Science

We'll Have 6 Months to Escape When Dinosaurs Conceive

If scientists ever manage to clone dinosaurs from fossil DNA, we’ll likely have much more time to prepare for their arrival than the poor visitors of Jurassic Park did. As new research indicates, hatching a dinosaur egg took anywhere between three and six months, depending on the species. That’s more than enough time to GTFO.

It was previously assumed that dinosaurs — like their surviving egg-laying cousins, the reptiles and birds — laid and hatched their eggs in a relatively short period of time. Birds today take about 11 to 85 days to hatch an egg, whereas reptiles take about twice as long. But the new research, published in The Proceedings of the National Academy of Sciences, shows that some dinosaurs took even longer — and that those long incubation periods might have spelled their doom.

The fossilized hypocrosaurus embryo remains revealed that it required six months to hatch.

Courtesy of Darla Zelenitsky, University of Calgary

Their discovery hinged on having access to dinosaur embryo fossils, which are rare. Fortunately the team, which was led by Florida State University biologist Gregory Erickson, Ph.D., had access to two types: a tiny, 194-gram embryo from a sheep-sized dinosaur called a Protoceratops, and one from a much larger 4-kilogram egg laid by a Hypacrosaurus. To figure out how old these embryos were — and how much more time they needed before they could hatch — they used a CT scanner to look at their teeth, then pulled a few out to examine under a microscope.

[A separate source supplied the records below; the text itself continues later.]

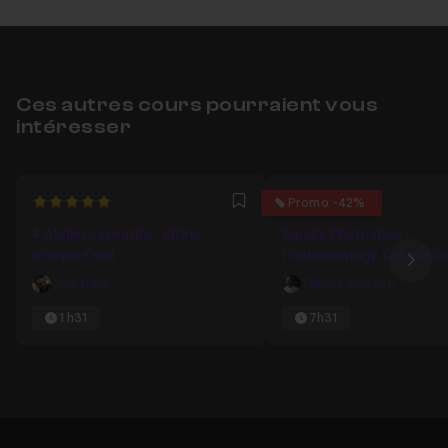
Ces autres cours pourraient vous
intéresser
5
4.6829268292683
Promo -42%
Favori
4 Ateliers créatifs : effets
Bundle Photoshop :
trompe-l'oeil
Photomontage Créatif Si
Ima
par la Pratique avec Pho
Joel Riba
Thierry Serveau
1h31
7h31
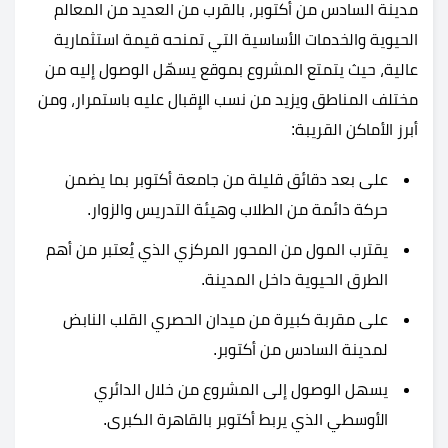
مدينة السادس من أكتوبر، بالقرب من العديد من المعالم
الحيوية والخدمات الأساسية التي تمنحه قيمة استثمارية
عالية، حيث يتمتع المشروع بموقع يسهّل الوصول إليه من
مختلف المناطق ويزيد من نسب الإقبال عليه باستمرار، ومن
أبرز الأماكن القريبة:
على بعد دقائق قليلة من جامعة أكتوبر بما يضمن
حركة دائمة من الطلاب وهيئة التدريس والزوار.
يقترب المول من المحور المركزي الذي يُعتبر من أهم
الطرق الحيوية داخل المدينة.
على مقربة كبيرة من ميدان الحصري القلب النابض
لمدينة السادس من أكتوبر.
يسهل الوصول إلى المشروع من خلال الدائري
الأوسطي الذي يربط أكتوبر بالقاهرة الكبرى.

Like tree rings, the rings in an embryonic tooth reveal how old it is.

G.M. Erickson

Incredibly thin rings known as “growth lines” on the teeth reveal how old they are; like a tree growing in circumference, a tooth also grows layer by layer. A close examination of those rings told the researchers that the small Protoceratops embryo had been in its egg for three months, while the huge Hypacrosaurus embryo had been developing for six. Hatching, then, would have taken even longer.

This long incubation period may be good news for humans worried about an imminent dinosaur takeover, but it was probably not beneficial to the dinosaurs themselves. The researchers note that incubating an egg for half a year puts both the parent and the embryo at a disadvantage — a lot can go wrong in six months — and results in an especially slow regeneration rate, which could spell doom for a species whose ranks were recently obliterated by a mass extinction event. It’s likely that small birds and reptiles were able to build up their populations much faster than dinosaurs, which might suggest why they went extinct but their smaller cousins did not.